Here's the thing. This good friend of mine wants us all to remember that on the sixth day of creation (I'm not begging a fight here), God not only created both man and animal, but also blessed them all--man and monkey, woman and emu--just as assuredly. Okay, he gave us "dominion," but God's unfailing love extends to the creatures of his natural world, too--so don't abuse that dominion. You know the argument. Love your neighbors. Even the creepy ones.
But that doesn't mean that I didn't take a great pleasure, last night, in stomping on the only earwig I've seen for a couple of days. For reasons that are beyond me, they seem to have deserted the place. Thousands must have gone to their grave--wherever that is and don't ask. Anyway, they're gone. And I'm not feeling a bit guilty either. Nor am I grieving.
Then it was the sweet ants, creatures so dang tiny you can see them only because they move along your countertops in meandering highways that pulse with busyness. We went after them with air power and ground weaponry, and yesterday they seemed to be in retreat. I know for a fact that hundreds died. Call me a killer, but I'm not in the least repentent.
An occasional bat. They too leave unhappily.

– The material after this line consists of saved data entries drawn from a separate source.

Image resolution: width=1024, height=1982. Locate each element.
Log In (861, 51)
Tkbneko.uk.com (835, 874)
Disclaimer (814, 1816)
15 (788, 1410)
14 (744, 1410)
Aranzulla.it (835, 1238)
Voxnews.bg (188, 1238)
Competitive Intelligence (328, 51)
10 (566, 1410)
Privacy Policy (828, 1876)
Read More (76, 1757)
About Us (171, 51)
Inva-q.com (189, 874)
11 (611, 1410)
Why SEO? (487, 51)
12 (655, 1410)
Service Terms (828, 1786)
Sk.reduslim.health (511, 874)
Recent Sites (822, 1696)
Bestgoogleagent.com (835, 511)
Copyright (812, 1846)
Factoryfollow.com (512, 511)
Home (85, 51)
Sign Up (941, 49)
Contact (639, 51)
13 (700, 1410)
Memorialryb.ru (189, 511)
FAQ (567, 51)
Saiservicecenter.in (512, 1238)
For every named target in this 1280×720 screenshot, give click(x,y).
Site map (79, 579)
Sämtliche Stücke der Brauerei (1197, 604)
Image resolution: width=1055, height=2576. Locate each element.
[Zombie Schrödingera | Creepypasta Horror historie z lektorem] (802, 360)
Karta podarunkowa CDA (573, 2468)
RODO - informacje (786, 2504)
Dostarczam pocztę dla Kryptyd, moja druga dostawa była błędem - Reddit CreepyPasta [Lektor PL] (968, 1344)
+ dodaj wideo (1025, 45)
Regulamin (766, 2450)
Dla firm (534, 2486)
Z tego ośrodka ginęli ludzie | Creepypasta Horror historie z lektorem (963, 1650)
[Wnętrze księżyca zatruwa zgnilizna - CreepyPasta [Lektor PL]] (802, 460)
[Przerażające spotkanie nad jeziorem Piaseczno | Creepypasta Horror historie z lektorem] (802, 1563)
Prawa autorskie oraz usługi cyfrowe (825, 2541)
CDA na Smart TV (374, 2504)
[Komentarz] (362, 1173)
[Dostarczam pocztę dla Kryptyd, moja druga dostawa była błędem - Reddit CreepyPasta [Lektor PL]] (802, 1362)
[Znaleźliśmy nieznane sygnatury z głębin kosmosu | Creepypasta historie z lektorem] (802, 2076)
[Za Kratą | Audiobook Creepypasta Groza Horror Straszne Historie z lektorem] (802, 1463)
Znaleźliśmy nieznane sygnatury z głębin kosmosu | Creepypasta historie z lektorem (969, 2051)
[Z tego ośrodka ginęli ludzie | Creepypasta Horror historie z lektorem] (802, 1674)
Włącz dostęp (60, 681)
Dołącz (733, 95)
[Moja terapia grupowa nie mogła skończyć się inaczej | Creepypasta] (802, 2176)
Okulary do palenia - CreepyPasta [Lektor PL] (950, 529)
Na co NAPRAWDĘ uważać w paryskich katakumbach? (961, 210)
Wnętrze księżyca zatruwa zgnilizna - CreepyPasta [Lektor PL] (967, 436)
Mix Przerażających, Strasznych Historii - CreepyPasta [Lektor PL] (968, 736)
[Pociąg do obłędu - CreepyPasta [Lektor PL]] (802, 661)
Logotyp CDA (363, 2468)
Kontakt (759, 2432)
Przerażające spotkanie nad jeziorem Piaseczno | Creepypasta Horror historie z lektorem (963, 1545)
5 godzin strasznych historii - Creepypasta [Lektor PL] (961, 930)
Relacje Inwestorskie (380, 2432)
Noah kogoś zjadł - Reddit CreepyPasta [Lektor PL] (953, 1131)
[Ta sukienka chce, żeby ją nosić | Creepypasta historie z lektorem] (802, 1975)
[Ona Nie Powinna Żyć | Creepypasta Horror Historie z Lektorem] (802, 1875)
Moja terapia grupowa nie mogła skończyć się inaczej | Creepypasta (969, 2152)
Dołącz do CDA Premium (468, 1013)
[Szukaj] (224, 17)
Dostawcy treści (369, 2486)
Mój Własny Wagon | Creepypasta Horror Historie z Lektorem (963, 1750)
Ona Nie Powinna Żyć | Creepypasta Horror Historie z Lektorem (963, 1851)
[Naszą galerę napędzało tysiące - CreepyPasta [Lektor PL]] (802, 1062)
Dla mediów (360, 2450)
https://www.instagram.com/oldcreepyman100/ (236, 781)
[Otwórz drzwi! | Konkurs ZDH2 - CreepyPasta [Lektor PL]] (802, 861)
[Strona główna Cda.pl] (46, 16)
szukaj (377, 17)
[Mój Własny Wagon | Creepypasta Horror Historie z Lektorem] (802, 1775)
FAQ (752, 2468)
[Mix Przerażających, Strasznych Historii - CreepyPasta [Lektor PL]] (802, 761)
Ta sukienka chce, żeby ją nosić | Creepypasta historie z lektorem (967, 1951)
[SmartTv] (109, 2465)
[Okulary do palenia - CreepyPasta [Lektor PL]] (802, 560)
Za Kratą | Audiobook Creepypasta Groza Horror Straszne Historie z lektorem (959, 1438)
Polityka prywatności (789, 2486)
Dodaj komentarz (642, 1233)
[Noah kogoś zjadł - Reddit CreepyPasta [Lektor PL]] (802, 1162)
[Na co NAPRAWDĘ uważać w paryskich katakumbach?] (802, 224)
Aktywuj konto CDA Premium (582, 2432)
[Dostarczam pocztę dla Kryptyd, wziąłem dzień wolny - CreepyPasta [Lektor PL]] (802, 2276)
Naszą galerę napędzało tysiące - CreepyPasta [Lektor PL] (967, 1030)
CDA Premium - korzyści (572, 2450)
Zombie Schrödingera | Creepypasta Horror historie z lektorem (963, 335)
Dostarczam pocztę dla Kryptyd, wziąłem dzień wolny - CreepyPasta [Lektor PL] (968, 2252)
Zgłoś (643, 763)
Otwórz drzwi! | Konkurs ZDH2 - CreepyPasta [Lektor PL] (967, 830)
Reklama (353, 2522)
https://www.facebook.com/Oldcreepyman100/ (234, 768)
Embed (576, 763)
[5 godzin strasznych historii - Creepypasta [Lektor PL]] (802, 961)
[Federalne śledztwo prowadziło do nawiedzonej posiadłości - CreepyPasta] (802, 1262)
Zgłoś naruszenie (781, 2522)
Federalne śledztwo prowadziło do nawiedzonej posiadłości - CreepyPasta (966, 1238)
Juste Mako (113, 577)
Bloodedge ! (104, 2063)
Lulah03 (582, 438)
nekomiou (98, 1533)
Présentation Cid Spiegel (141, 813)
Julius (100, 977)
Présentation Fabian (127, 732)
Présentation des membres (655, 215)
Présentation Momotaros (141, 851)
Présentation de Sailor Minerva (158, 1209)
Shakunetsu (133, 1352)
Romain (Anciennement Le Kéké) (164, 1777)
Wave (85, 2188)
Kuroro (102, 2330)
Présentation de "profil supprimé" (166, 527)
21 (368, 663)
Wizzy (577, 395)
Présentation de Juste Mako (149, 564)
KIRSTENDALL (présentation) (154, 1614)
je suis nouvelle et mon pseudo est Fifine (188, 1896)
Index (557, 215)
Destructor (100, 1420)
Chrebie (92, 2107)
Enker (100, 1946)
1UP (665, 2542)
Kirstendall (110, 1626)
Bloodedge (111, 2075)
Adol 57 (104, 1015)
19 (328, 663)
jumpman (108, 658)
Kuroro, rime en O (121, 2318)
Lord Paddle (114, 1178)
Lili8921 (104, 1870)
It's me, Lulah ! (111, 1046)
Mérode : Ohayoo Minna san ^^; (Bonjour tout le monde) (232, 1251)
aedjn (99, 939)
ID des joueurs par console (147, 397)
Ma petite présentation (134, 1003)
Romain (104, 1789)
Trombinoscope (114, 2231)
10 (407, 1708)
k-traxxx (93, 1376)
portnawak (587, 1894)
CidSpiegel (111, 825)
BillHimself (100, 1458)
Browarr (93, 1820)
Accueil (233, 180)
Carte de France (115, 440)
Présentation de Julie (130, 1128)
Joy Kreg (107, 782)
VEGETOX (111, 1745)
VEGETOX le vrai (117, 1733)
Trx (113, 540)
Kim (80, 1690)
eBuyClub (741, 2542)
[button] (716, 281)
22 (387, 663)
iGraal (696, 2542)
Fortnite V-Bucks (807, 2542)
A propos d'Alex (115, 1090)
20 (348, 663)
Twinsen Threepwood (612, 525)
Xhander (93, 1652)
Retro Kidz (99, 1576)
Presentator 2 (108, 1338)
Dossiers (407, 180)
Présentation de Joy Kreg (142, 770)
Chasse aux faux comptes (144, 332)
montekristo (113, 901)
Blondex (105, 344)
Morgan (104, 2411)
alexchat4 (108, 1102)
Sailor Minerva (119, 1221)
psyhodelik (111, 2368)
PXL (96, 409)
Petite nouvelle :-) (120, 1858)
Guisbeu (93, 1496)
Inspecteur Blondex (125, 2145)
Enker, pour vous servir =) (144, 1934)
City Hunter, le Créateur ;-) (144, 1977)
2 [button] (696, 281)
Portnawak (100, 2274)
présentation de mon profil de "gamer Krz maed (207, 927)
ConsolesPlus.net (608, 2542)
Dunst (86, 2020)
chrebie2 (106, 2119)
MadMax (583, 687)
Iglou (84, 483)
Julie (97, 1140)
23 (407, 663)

Did I mention that the Great Golden Digger wasps are back in town (an alias for cicada-killers)? At least they know their place and stay outside.
If I were among the old time Sioux who once lived here, I think I'd call this time of year the Moon of the Creepy Guests.
Of course, if I were among the old time Sioux who once lived here, I'd sleep in a floorless tent. Just imagine the neighbors who show up when you'd rather not have 'em.
Forgive me, Lord, if some of your very own repulse me. I just don't want 'em in my cashews.
A guy I know buys wolf dung and spreads it over his garden to keep the deer--the gorgeous deer--away from the petunias. He says he gets to hate 'em. And this: I know a guy who's killed 20 rabbits this summer--sweet little furry bunnies--by poking a pellet gun out of his back door. That's awful. That's sin.
This dominion business is just plain troubling.
Peace to all, okay?--but stay the heck out of our kitchen.